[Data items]
↓
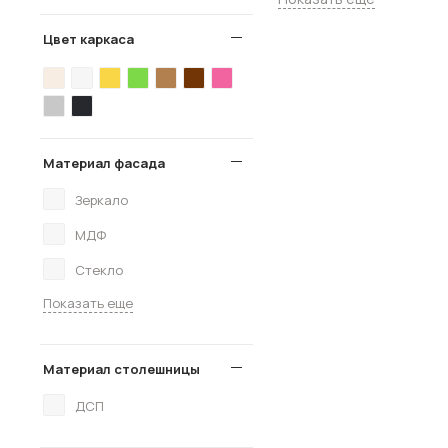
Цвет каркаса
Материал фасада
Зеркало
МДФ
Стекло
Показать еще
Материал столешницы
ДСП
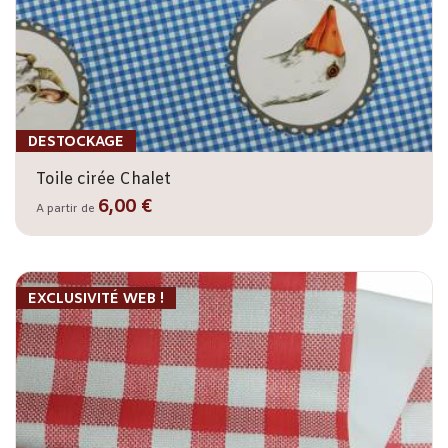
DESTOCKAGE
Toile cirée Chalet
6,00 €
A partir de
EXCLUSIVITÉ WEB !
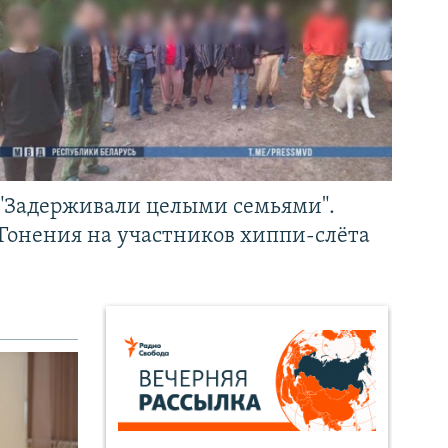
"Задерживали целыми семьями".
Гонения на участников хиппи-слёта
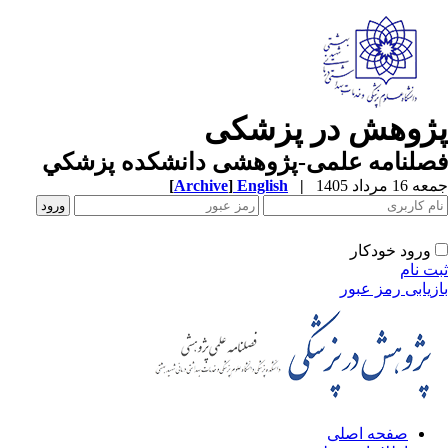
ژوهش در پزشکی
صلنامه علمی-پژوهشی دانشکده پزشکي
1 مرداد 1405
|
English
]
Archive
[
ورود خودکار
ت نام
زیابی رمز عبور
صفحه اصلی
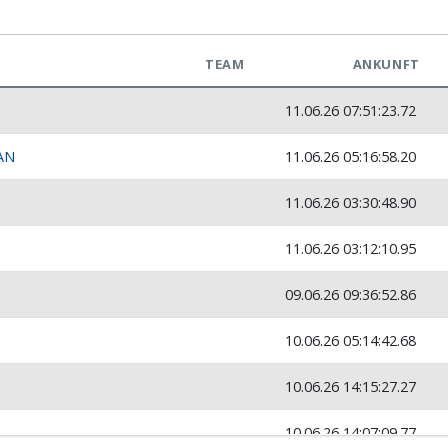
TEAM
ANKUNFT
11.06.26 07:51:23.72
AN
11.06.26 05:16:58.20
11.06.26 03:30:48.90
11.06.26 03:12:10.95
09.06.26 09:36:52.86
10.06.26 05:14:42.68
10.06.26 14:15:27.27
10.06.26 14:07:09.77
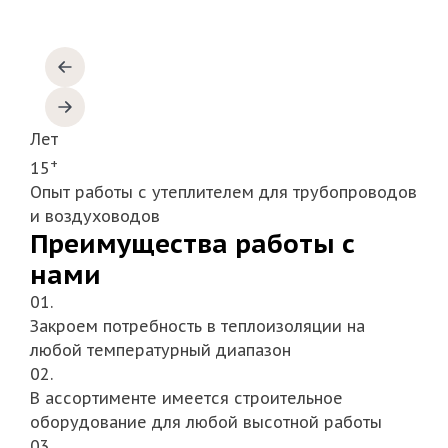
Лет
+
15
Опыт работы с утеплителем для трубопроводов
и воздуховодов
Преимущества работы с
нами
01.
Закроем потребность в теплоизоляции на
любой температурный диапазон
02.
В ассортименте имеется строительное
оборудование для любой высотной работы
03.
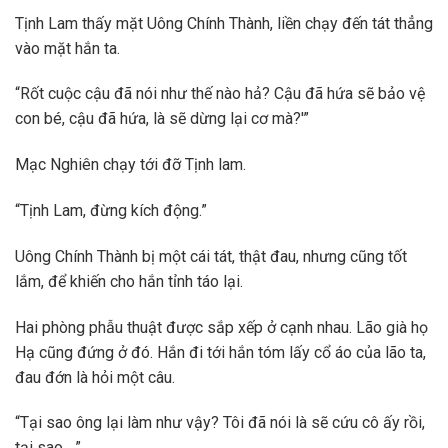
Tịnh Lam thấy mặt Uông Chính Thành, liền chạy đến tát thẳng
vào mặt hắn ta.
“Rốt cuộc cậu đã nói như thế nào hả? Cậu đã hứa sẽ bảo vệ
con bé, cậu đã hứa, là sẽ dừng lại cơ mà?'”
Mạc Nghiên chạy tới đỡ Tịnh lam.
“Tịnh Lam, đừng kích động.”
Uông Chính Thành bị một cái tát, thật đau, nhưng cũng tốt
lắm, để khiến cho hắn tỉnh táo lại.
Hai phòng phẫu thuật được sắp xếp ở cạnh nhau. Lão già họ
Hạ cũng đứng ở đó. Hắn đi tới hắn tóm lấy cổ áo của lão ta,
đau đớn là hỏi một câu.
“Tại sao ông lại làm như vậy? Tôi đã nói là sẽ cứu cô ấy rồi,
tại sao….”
↑
# Your instructions:
How many lines of the entries above include the word "cũng"? Reply with the number alone.

# Solution for this task:
2